Conventional Solution(s)
Flink offers a solution out of the box to satisfy a combination of these constraints with the help of a window. There are a few types of windows that can be applied on the elements of your data stream:
- Tumbling Window
- Sliding Window
- Session Window
- Global Window
These windows are good and can be helpful in most cases. If you’re looking for implementations specifying how to use Windows and how they can help you in your datastream needs, you should check out Flink documentation. This post will not cover the usage/implementation of windows.
Windows and keyed streams didn’t check all the boxes in our scenario. Here’s why:
Using a window allows you to optionally specify allowedLateness, a trigger and an evictor but specifying reduce/aggregate/apply on the elements of the window is mandatory.
Briefly:
allowedLateness: You can specify how late an element can enter the window. “lateness” is calculated through event time. Event time is a timestamp attached to every entity(event) internally but this feature requires watermarking enabled because watermarks are treated as window boundaries based on which lateness is calculated. allowedLateness is 0 by default.
trigger: A trigger can be fired registered on the window to trigger the computation, to clear the window or to do both. A trigger can be used to register timers for future actions as well. In our case a
CountTrigger
can be used to perform some computation when the threshold is reached.CountTrigger
is available out of the box.evictor: As the name suggests, an evictor is used to evict(remove) elements from the window based upon some criteria.
reduce: Incrementally aggregate the window elements to produce an output of the same type.
aggregate: Same as reduce but the input type, accumulator type and output types can be different.

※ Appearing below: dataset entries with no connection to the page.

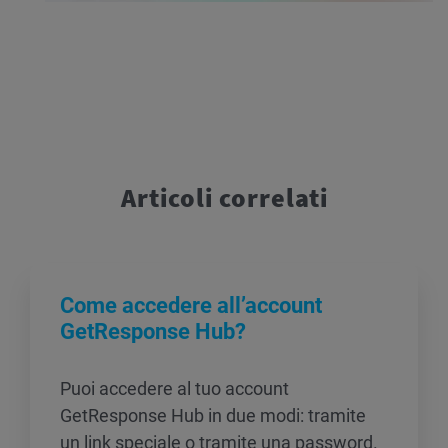
Articoli correlati
Come accedere all’account
GetResponse Hub?
Puoi accedere al tuo account
GetResponse Hub in due modi: tramite
un link speciale o tramite una password.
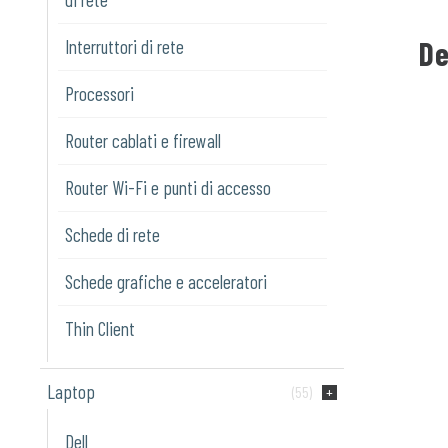
De
Interruttori di rete
Processori
Router cablati e firewall
Router Wi-Fi e punti di accesso
Schede di rete
Schede grafiche e acceleratori
Thin Client
Laptop
(55)
Dell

apply: A simple function such as
WindowFunction
but it is deprecated and replaced with the more advancedProcessWindowFunction
.
Constraints
I needed a solution that worked for both bounded and unbounded streams.
In bounded streams, I know the # of entities flowing from the current process function and hence the mechanism shuold be intelligent enough to wait until the threshold is reached. It should only flush the window when: - Threshold is reached. - Threshold isn’t reached but there aren’t any more entities, i.e , the stream will end before threshold is reached.
In unbounded streams, I don’t know the # of entities flowing and hence the window must be flushed when: - Threshold is reached. - An additional timer threshold is reached, i.e flush the window when no entities are seen in say 1 or 2 minutes.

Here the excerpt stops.